The ups and downs of owning a classic motorcycle
Not long ago, I exchanged letters with a friend who had recently sold a BSA Victor. I had one many years ago that was being passed around. None of my friends ever got it running, myself included. We were newly married (broke) and living in a neat apartment within a converted barn that had a long, down-sloping lane and then went out to a long, downhill road. I can’t tell you how many times I pushed that thing, jumped on it and let the clutch out, then pushed it back up and did it all over again. Never once did it show a sign of firing. Looking back on it, maybe I should have checked out something I learned when I was about 15. A Sears moped (Puch) was selling for $15 between my circle of buddies and no one could get that thing to fire either. We’d take turns putting it up on the center stand and pedal like mad, but get nothing except out of breath. I took the tiny 50cc 2-stroke head and hitchhiked to a local machine shop. The guy put some blue dye on it and pressed it on a piece of paper and showed me how warped the head was. While I waited he milled the head, and charged me something like $1.50 (this was in 1958). I went home and it fired right up. I was the neighborhood genius and I rode it all summer with no driver’s license, no title, no registration and no insurance. It didn’t have a muffler, either, and it sounded like a chain saw — dreadful, actually. Anyhow, I wonder why I never thought to try that with the Victor?

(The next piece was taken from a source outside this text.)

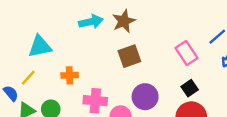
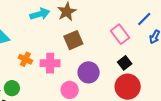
orange cross: (70, 75) -> (25, 59), turned 32
pink cross: (95, 101) -> (50, 63), moved

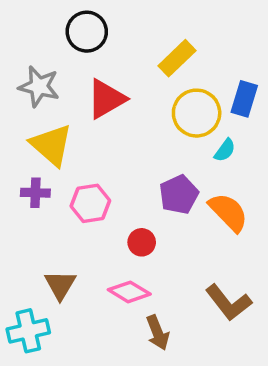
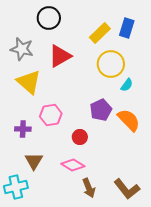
blue rectangle: (244, 99) -> (127, 28), moved
purple cross: (35, 193) -> (23, 129), moved
brown L-shape: (228, 303) -> (127, 189), moved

Soon after I got the moped running I turned 16, got my driver’s license and bought a 350cc Velocette. It was really hard to start and I always had to push it downhill, jump hard on the seat to get the bald back tire to bite, pop the clutch, and after two or three tries it would fire and off I’d go. I worked in a gas station and would get done at 10 p.m. With no taillight on the bike, I taped a flashlight to the back fender and put a red lollipop cellophane wrapper over the lens. That was my taillight. Never mind that it had no brake light, at least something on the back glowed red. One of my part-time co-workers was a local cop, but he always looked the other way and never bothered me. My demise on the Velocette was riding home one hot summer night. My parents and older brother were sitting out on our porch and he heard me coming, going through the gears and then downshifting as I turned into our street and down the driveway. He came out to check out the bike and told my folks that it was a “lethal weapon,” so I had to sell it. But then I bought a 500cc Velocette, which I hid in a friend’s barn. That thing, with one piston the size of a cannon bore, was even harder to start. When my dad found out about it, I was glad to have an excuse to sell it.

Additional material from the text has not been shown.